Paulo had given her body the love it needed. To think she would have done her best to never be touched by, kissed by, fucked by Paulo again. To think she would have done her damnedest to never run her hands all over him, to take his cock in her palm, in her mouth, in her deepest part… was she ready to give up this one lover to keep Garin? Was she ready to give up all lovers to keep one man?
She made herself think of, visualize, hear, taste and smell all those indescribable heavenly treats a woman gorges on when she has a revolving selection of lovers; her fingertips through the short-curled hair of a sculpted chest, a smooth warm ball sack cupped in her hand as she knew she was about to receive the contents, a hard muscular ass tensing as it rammed into her, a man’s grunting moan as he was overcome and couldn’t delay a second longer… letting himself ejaculate onto her tits, over her face, across her ass cheeks, smattering her lips, creaming-filling her depths.

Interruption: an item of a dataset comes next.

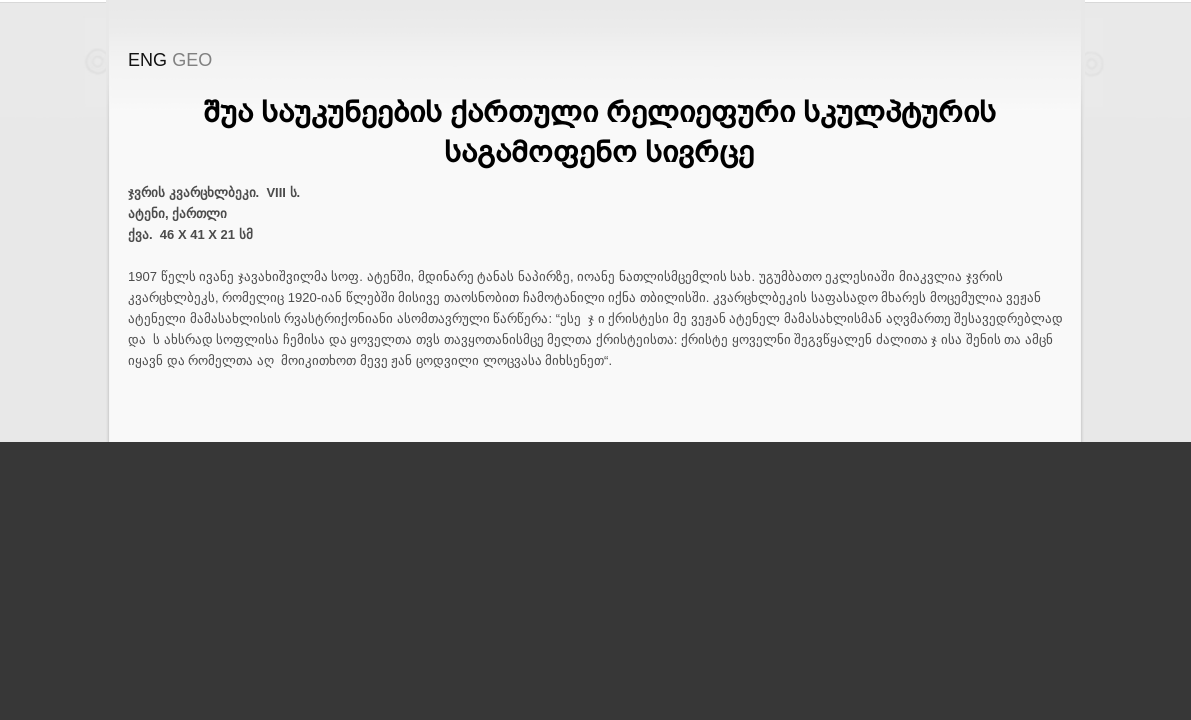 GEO (192, 60)
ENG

Was she about to give that up for Garin? It was hard to imagine. She was so sure she could and that she would, but that was before getting fucked by Paulo again. High on a mountain overlooking the nations, the devil on her shoulder scoffed at that apologetic Lyrou that only yesterday believed it might convert into a monogamous good wife, grinning and concluding, Maybe you could have, but why when you can have all the kingdoms of the world, all this power given thee, and the glory of them?

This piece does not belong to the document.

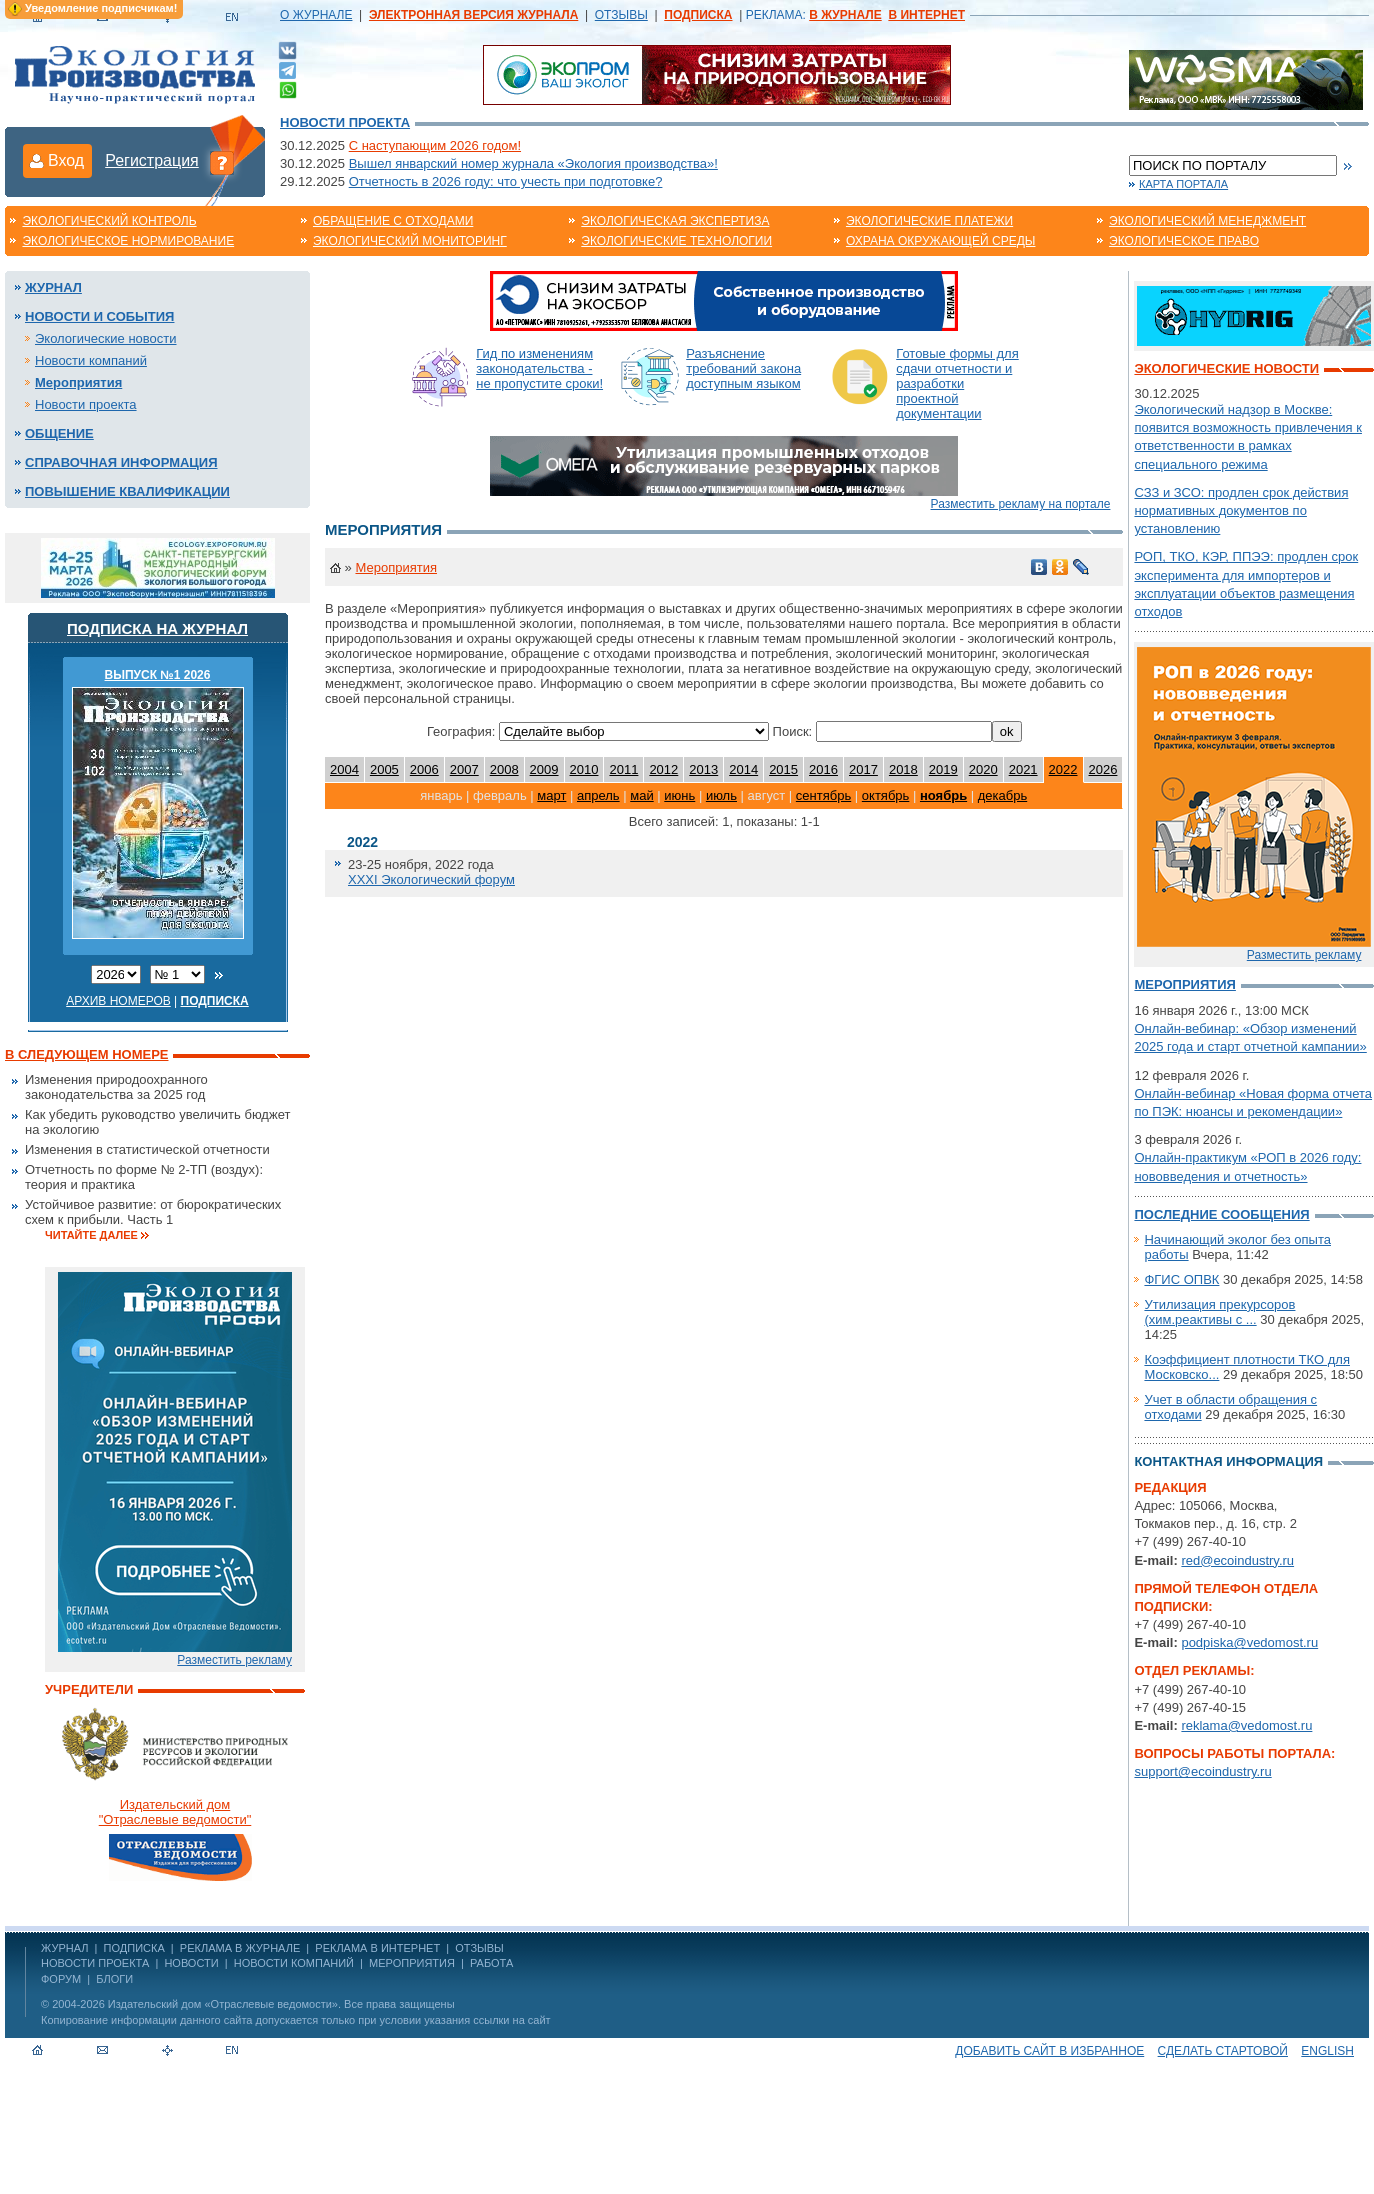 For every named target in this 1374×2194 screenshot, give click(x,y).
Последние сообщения (1221, 1214)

Lyrou sat in the parking lot for a moment, looking at the people coming in and out of the pharmacy store: a potbellied Black uncle with a moustache slinking through as if he’d an old back injury; a trio of boppity teenage girls talking and walking like sparrows across the parking lot; a blondish delivery driver with a box under his arm and a pep in his step; a very short Central American speaking rapid Spanish on his cellphone; a deli shop apron woman on her break keeping her hair out of her face as she pushed past the delivery man for the revolving door. Lyrou thought about if none of them had been born. Who would notice that? Nobody would miss people they never knew. Would somebody know they were missing, or feel they were missing? Were they supposed to have lived?